Segment Open

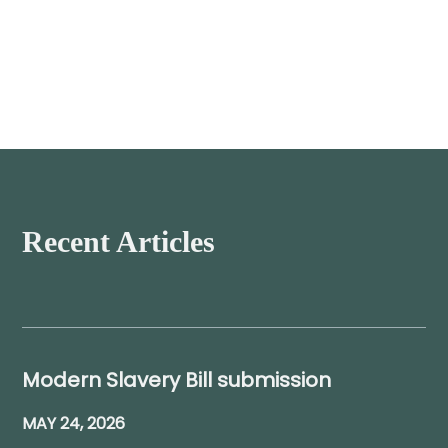
Recent Articles
Modern Slavery Bill submission
MAY 24, 2026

Segment Closed

## Your instructions
Each line above must be set down exactly, though no picture should be carried over.

## The completed task
Recent Articles
Modern Slavery Bill submission
MAY 24, 2026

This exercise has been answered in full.